* [What you need to do]: Given the entries below, would you transcribe exactly the lines starting at the one with "Ditto - same here!" and ending at the one with "CONTRA-INDICATIONS", both kept, pictures omitted, nothing extra?

* [Records for processing]:
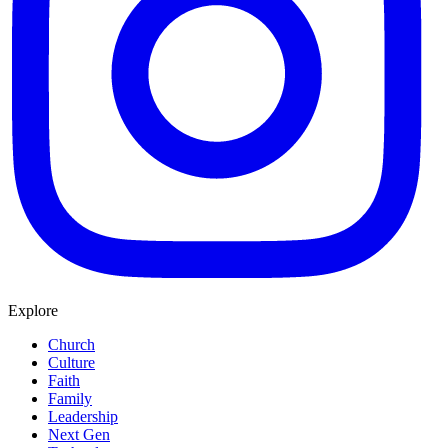
Explore
Church
Culture
Faith
Family
Leadership
Next Gen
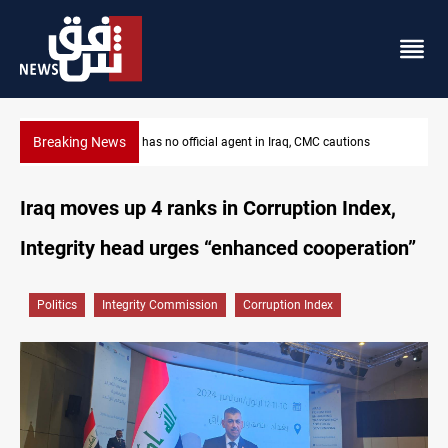
Breaking News
raq, CMC cautions
MP proposes digital dinar to fix Iraq's cash sh
Iraq moves up 4 ranks in Corruption Index,
Integrity head urges “enhanced cooperation”
Politics
Integrity Commission
Corruption Index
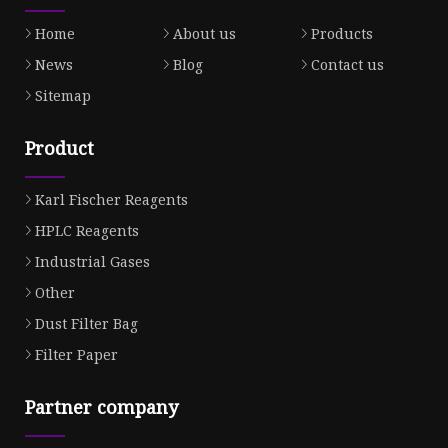
Home
About us
Products
News
Blog
Contact us
Sitemap
Product
Karl Fischer Reagents
HPLC Reagents
Industrial Gases
Other
Dust Filter Bag
Filter Paper
Partner company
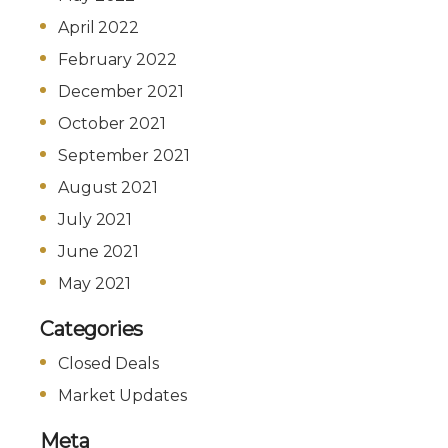
April 2022
February 2022
December 2021
October 2021
September 2021
August 2021
July 2021
June 2021
May 2021
Categories
Closed Deals
Market Updates
Meta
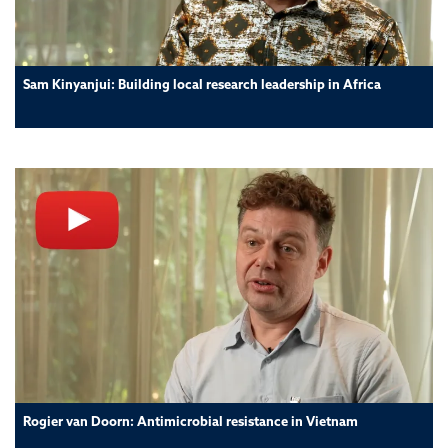
Sam Kinyanjui: Building local research leadership in Africa
Rogier van Doorn: Antimicrobial resistance in Vietnam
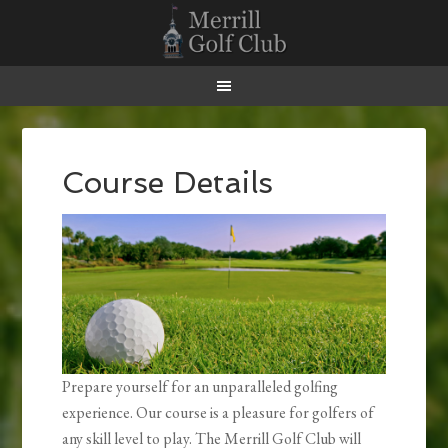
Skip
Skip
Skip
Skip
to
to
to
to
primary
main
primary
footer
navigation
content
sidebar
Course Details
Prepare yourself for an unparalleled golfing
experience. Our course is a pleasure for golfers of
any skill level to play. The Merrill Golf Club will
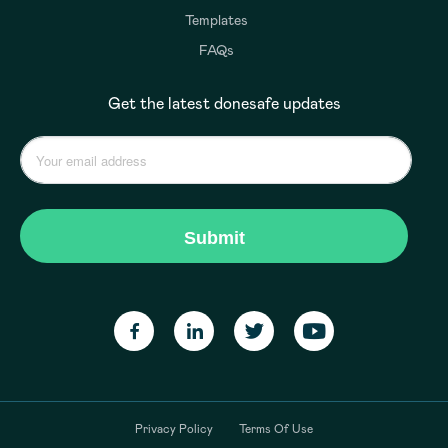
Templates
FAQs
Get the latest donesafe updates
Privacy Policy
Terms Of Use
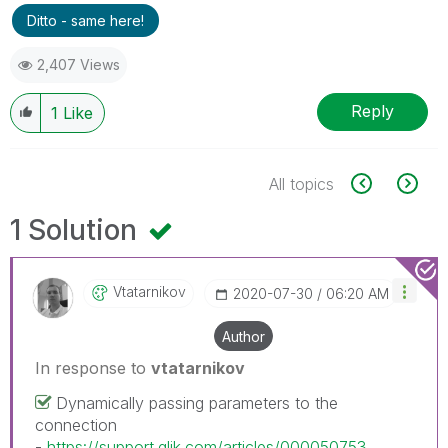
Ditto - same here!
2,407 Views
Reply
1
Like
All topics
1 Solution
Vtatarnikov
‎2020-07-30
06:20 AM
Author
In response to
vtatarnikov
Dynamically passing parameters to the
connection
-
https://support.qlik.com/articles/000050753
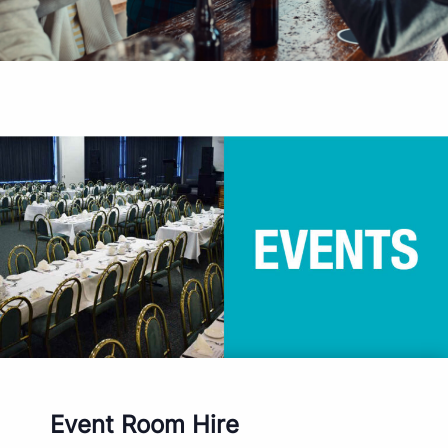
Event Room Hire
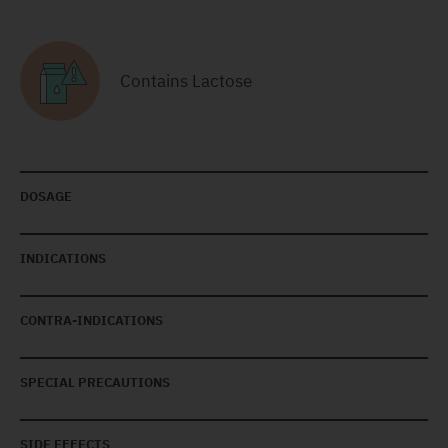
Contains Lactose
DOSAGE
INDICATIONS
CONTRA-INDICATIONS
SPECIAL PRECAUTIONS
SIDE EFFECTS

* [Result]:
Ditto - same here!
2,407 Views
Reply
1
Like
All topics
1 Solution
Vtatarnikov
‎2020-07-30
06:20 AM
Author
In response to
vtatarnikov
Dynamically passing parameters to the
connection
-
https://support.qlik.com/articles/000050753
Event Room Hire
Contains Lactose
DOSAGE
INDICATIONS
CONTRA-INDICATIONS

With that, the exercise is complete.